How Twitter Feels The Earth Move

In the 1830s, Samuel Morse developed his self-named code to transmit messages via dots and dashes.

Strung together, the bits and pieces communicated words and conveyed information far more quickly over far greater distances than ever before.  Twitter uses 140 characters or less per tweet and yet the volume and velocity don’t just tell individual stories; they aggregate to provide viable, robust information.

Just as Google could predict the next flu outbreak weeks before the Center for Disease Control (CDC), Twitter makes the call on earthquakes.   With the correct algorithms, tweets provide data points that both detect and verify quake information provided by mechanical sensors or instead of the same where locations are too remote for sensors.

How the USGS uses Twitter data to track earthquakes

#DataStories is where we interview people doing interesting work with Twitter data. This week we’re speaking with Paul Earle and Michelle Guy of the USGS on how they use Twitter data to monitor earthquakes.

After the disastrous Sichuan earthquake in 2008, people turned to Twitter to share firsthand information about the earthquake. What amazed many was the impression that Twitter was faster at reporting the earthquake than the U.S. Geological Survey (USGS), the official government organization in charge of tracking such events.

This Twitter activity wasn’t a big surprise to the USGS. The USGS National Earthquake Information Center (NEIC) processes about 2,000 realtime earthquake sensors, with the majority based in the United States. That leaves a lot of empty space in the world with no sensors. On the other hand, there are hundreds of millions of people using Twitter who can report earthquakes. At first, the USGS staff was a bit skeptical that Twitter could be used as a detection system for earthquakes – but when they looked into it, they were surprised at the effectiveness of Twitter data for detection.

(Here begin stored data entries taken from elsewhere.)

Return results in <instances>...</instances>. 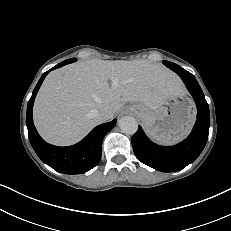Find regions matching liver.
<instances>
[{"label": "liver", "mask_w": 231, "mask_h": 231, "mask_svg": "<svg viewBox=\"0 0 231 231\" xmlns=\"http://www.w3.org/2000/svg\"><path fill=\"white\" fill-rule=\"evenodd\" d=\"M181 92L177 76L164 65L91 59L46 77L35 99L34 124L47 142L71 145L101 123V110L113 117L126 102L155 110L169 95Z\"/></svg>", "instance_id": "6515ba94"}]
</instances>
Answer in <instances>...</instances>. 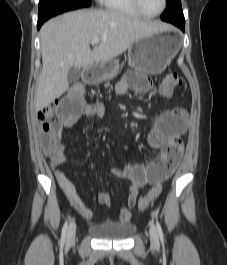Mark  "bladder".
Listing matches in <instances>:
<instances>
[{"label":"bladder","mask_w":227,"mask_h":265,"mask_svg":"<svg viewBox=\"0 0 227 265\" xmlns=\"http://www.w3.org/2000/svg\"><path fill=\"white\" fill-rule=\"evenodd\" d=\"M135 231L133 224H93L89 232L99 239L123 240L129 238Z\"/></svg>","instance_id":"obj_1"}]
</instances>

USGS staffers Paul Earle, a seismologist, and Michelle Guy, a software developer, teamed up to look at how Twitter data could be used for earthquake detection and verification. By using Twitter’s Public API, they decided to use the same time series event detection method they use when detecting earthquakes. This gave them a baseline for earthquake-related chatter, but they decided to dig in even further. They found that people Tweeting about actual earthquakes kept their Tweets really short, even just to ask, “earthquake?” Concluding that people who are experiencing earthquakes aren’t very chatty, they started filtering out Tweets with more than seven words. They also recognized that people sharing links or the size of the earthquake were significantly less likely to be offering firsthand reports, so they filtered out any Tweets sharing a link or a number. Ultimately, this filtered stream proved to be very significant at determining when earthquakes occurred globally.

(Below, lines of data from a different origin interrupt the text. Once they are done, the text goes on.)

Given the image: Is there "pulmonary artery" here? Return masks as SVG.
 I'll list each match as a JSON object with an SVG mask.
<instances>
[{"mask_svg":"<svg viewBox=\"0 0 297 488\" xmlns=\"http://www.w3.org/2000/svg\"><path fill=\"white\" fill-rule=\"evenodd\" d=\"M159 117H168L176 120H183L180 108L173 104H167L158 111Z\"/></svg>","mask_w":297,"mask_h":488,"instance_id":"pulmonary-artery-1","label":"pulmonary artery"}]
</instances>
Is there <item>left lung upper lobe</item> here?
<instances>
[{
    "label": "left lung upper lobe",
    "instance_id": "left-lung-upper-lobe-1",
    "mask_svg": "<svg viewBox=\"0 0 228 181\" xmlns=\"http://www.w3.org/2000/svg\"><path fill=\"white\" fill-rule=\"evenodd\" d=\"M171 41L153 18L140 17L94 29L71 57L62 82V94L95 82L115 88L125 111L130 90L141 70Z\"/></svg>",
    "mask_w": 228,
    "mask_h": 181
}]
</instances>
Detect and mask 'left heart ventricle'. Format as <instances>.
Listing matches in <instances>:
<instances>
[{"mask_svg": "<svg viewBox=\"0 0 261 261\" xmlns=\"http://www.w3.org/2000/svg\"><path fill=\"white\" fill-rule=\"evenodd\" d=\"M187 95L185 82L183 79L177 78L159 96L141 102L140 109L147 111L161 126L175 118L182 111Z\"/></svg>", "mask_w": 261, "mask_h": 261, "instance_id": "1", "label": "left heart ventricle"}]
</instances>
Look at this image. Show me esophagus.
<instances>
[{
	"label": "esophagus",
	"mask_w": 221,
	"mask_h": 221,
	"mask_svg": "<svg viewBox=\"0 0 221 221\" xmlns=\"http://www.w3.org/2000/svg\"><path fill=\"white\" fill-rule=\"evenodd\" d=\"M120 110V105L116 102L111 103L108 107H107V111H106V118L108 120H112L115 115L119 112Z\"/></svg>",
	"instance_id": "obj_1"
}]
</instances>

USGS Modeling Twitter Data to Detect Earthquakes

While I was at the USGS office in Golden, Colo. interviewing Michelle and Paul, three earthquakes happened in a relatively short time. Using Twitter data, their system was able to pick up on an aftershock in Chile within one minute and 20 seconds – and it only took 14 Tweets from the filtered stream to trigger an email alert. The other two earthquakes, off Easter Island and Indonesia, weren’t picked up because they were not widely felt.

USGS map of earthquakes

On any given day, the NEIC processes about 70 earthquakes, but only a small handful of these might be felt. They might take place in the ocean, deep in the earth, or away from populated areas. Twitter data can be crucial in helping identify earthquakes felt by humans, and can trigger an alert typically in under two minutes. The 2014 earthquake in Napa was detected by USGS in 29 seconds using Twitter data, likely due to the tech savvy population that dominates the area. (Origin time was 2014-08-24 10:20:44 UTC and Twitter data detection time was 2014/08/24 10:21:13.)

The USGS monitors for earthquakes in many languages, and the words used can be a clue as to the magnitude and location of the earthquake. Chile has two words for earthquakes: terremotoand temblor; terremoto is used to indicate a bigger quake. This one in Chile started with people asking if it was a terremoto, but others realizing that it was a temblor.

As the USGS team notes, Twitter data augments their own detection work on felt earthquakes. If they’re getting reports of an earthquake in a populated area but no Tweets from there, that’s a good indicator to them that it’s a false alarm. It’s also very cost effective for the USGS, because they use Twitter’s Public API and open-source software such as Kibana and ElasticSearch to help determine when earthquakes occur.

Next, the USGS team says that they want to determine if they can drop Twitter data based detections into seismic algorithms, and if that can speed up alerts even more.

Thanks to Paul Earle and Michelle Guy of the USGS for taking the time to speak with us.